## [Input material]

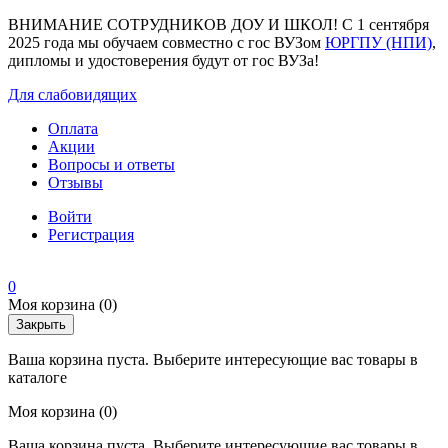
ВНИМАНИЕ СОТРУДНИКОВ ДОУ И ШКОЛ! С 1 сентября
2025 года мы обучаем совместно с гос ВУЗом
ЮРГПУ (НПИ)
,
дипломы и удостоверения будут от гос ВУЗа!
Для слабовидящих
Оплата
Акции
Вопросы и ответы
Отзывы
Войти
Регистрация
0
Моя корзина
(0)
Закрыть
Ваша корзина пуста. Выберите интересующие вас товары в
каталоге
Моя корзина
(0)
Ваша корзина пуста. Выберите интересующие вас товары в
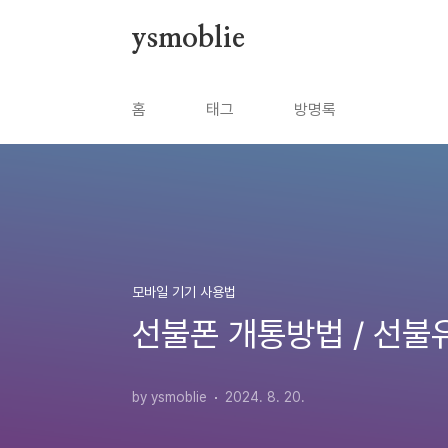
본문 바로가기
ysmoblie
홈
태그
방명록
모바일 기기 사용법
선불폰 개통방법 / 선불
by ysmoblie
2024. 8. 20.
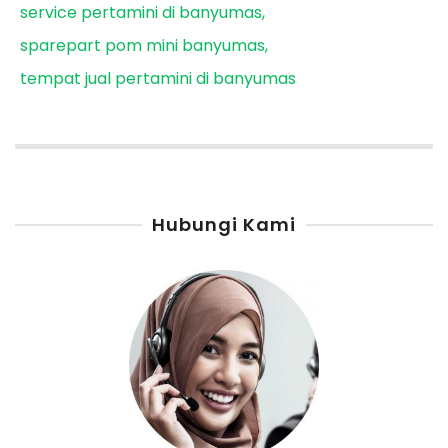
service pertamini di banyumas
sparepart pom mini banyumas
tempat jual pertamini di banyumas
Hubungi Kami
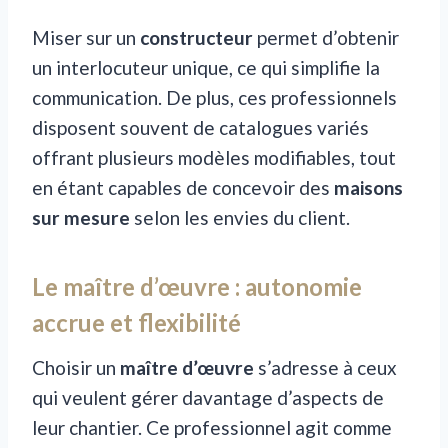
Miser sur un
constructeur
permet d’obtenir
un interlocuteur unique, ce qui simplifie la
communication. De plus, ces professionnels
disposent souvent de catalogues variés
offrant plusieurs modèles modifiables, tout
en étant capables de concevoir des
maisons
sur mesure
selon les envies du client.
Le maître d’œuvre : autonomie
accrue et flexibilité
Choisir un
maître d’œuvre
s’adresse à ceux
qui veulent gérer davantage d’aspects de
leur chantier. Ce professionnel agit comme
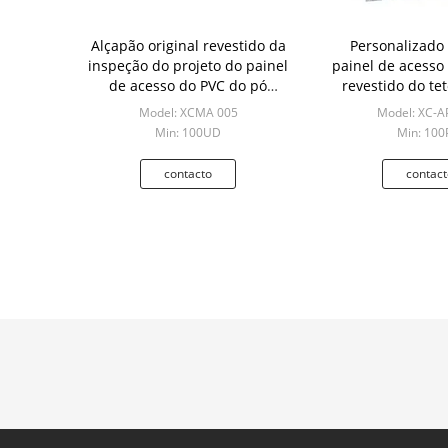
Alçapão original revestido da
Personalizado 
inspeção do projeto do painel
painel de acesso
de acesso do PVC do pó
revestido do te
branco
Model: XCMA 005
Model: XC-A
Min: 100UD
Min: 100
contacto
contact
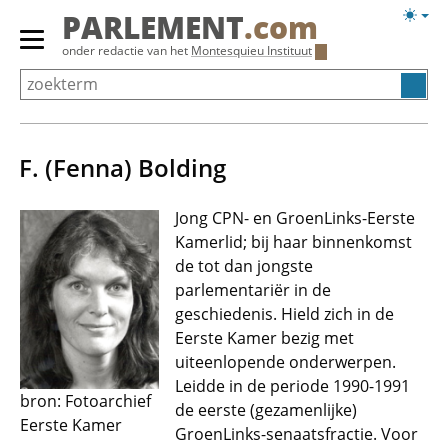
Overslaan
Licht
PARLEMENT
.com
en
weerg
Primair
onder redactie van het
Montesquieu Instituut
naar
menu
de
tonen/verbergen
inhoud
gaan
F. (Fenna) Bolding
Jong CPN- en GroenLinks-Eerste
Kamerlid; bij haar binnenkomst
de tot dan jongste
parlementariër in de
geschiedenis. Hield zich in de
Eerste Kamer bezig met
uiteenlopende onderwerpen.
Leidde in de periode 1990-1991
bron: Fotoarchief
de eerste (gezamenlijke)
Eerste Kamer
GroenLinks-senaatsfractie. Voor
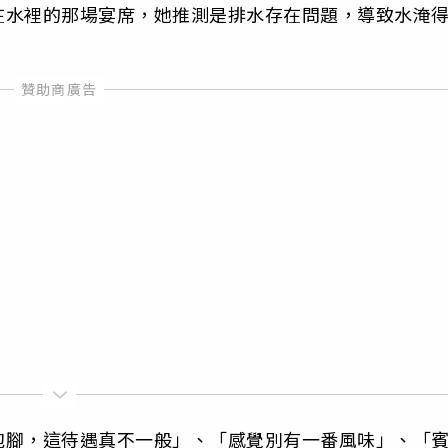
在水裡的那場宴席，她推測是排水存在問題，導致水淹
泡腳，這待遇真不一般」、「感覺別有一番風味」、「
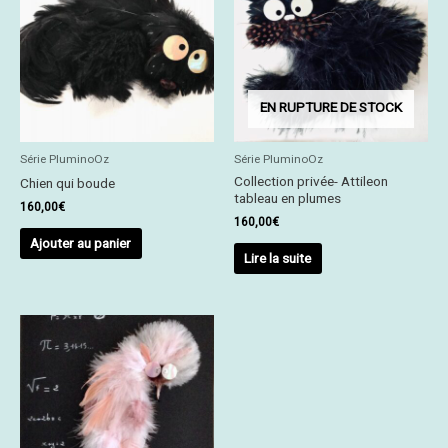
EN RUPTURE DE STOCK
Série PluminoOz
Série PluminoOz
Collection privée- Attileon
Chien qui boude
tableau en plumes
160,00
€
160,00
€
Ajouter au panier
Lire la suite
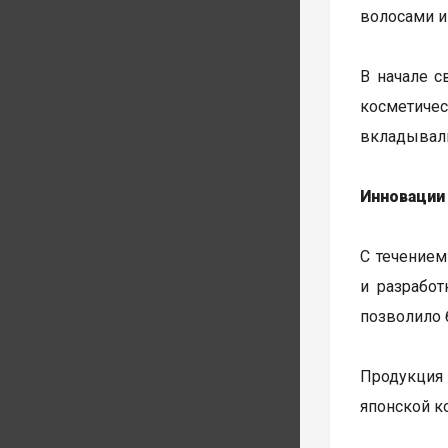
волосами и
В начале с
косметиче
вкладывали
Инновации
С течением
и разработ
позволило 
Продукция 
японской к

## [Work item]
Exactly the lines from the start of the entries above through the line with "offrant plusieurs modèles modifiables, tout" should be reproduced, and nothing else; drop the pictures.

## [Task response]
ВНИМАНИЕ СОТРУДНИКОВ ДОУ И ШКОЛ! С 1 сентября
2025 года мы обучаем совместно с гос ВУЗом
ЮРГПУ (НПИ)
,
дипломы и удостоверения будут от гос ВУЗа!
Для слабовидящих
Оплата
Акции
Вопросы и ответы
Отзывы
Войти
Регистрация
0
Моя корзина
(0)
Закрыть
Ваша корзина пуста. Выберите интересующие вас товары в
каталоге
Моя корзина
(0)
Ваша корзина пуста. Выберите интересующие вас товары в
본문 바로가기
ysmoblie
홈
태그
방명록
모바일 기기 사용법
선불폰 개통방법 / 선불
by ysmoblie
2024. 8. 20.
service pertamini di banyumas
sparepart pom mini banyumas
tempat jual pertamini di banyumas
Hubungi Kami
Miser sur un
constructeur
permet d’obtenir
un interlocuteur unique, ce qui simplifie la
communication. De plus, ces professionnels
disposent souvent de catalogues variés
offrant plusieurs modèles modifiables, tout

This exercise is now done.